Open Access Dissertation

Department

Moore School of Business

First Advisor

Allen Berger

Second Advisor

Liang Ma

Abstract

Cryptofinance is a term that describes the application of Bitcoin, cryptocurrencies, and blockchain technology to the traditional domains of finance; this includes both asset pricing and corporate finance. This work first documents the new technology, peer-to-peer financial instruments and how they trade, evaluates the small but growing literature in finance and economics, and then explores important relationships that explain cross-country differences in cryptocurrency premiums.
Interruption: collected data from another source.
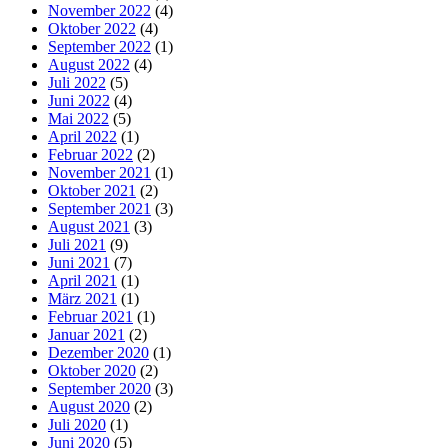
November 2022
(4)
Oktober 2022
(4)
September 2022
(1)
August 2022
(4)
Juli 2022
(5)
Juni 2022
(4)
Mai 2022
(5)
April 2022
(1)
Februar 2022
(2)
November 2021
(1)
Oktober 2021
(2)
September 2021
(3)
August 2021
(3)
Juli 2021
(9)
Juni 2021
(7)
April 2021
(1)
März 2021
(1)
Februar 2021
(1)
Januar 2021
(2)
Dezember 2020
(1)
Oktober 2020
(2)
September 2020
(3)
August 2020
(2)
Juli 2020
(1)
Juni 2020
(5)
The first finding is that investors pay a persistent premium over global prices in countries with less economic freedom, particularly when there exist barriers to trade, less secure property rights, or foreign exchange and capital controls limiting investment freedom. Using the Heritage Foundation’s Economic Freedom Indices, I find that a one standard deviation increase in the composite index leads to a 8.1% decrease in premiums. Three channels dominate: (1) there is higher demand for cryptocurrencies where there is lack of economic opportunity, (2) binding frictions such as capital and financial controls drive prices higher, and (3) jurisdictional risk hedging plays a significant role. Next, I investigate the effects of banking system access, stability, and access to credit on cross-country differences in cryptocurrency premiums. Physical access to banking services, as measured in ATM and bank branch density, is negatively related to premiums. A one standard deviation increase in both ATM and bank branch density results in 5.2% and 5.3% lower premiums, respectively (against average premiums of 7.0%, so the effects are large in economic magnitude). Premiums are persistently higher in countries with fewer creditor and borrower legal rights (a one standard deviation increase in legal rights is related to 2.7% lower premiums), a higher composition of nonperforming loans in their banking systems (5.8% higher premiums for a one standard deviation increase), and with lower ratios of liquid assets to deposits in their banking system. Taken together, these results indicate that part of cryptocurrency adoption around the world is related to substituting for inadequately provided financial services, and for hedging against banking system instability.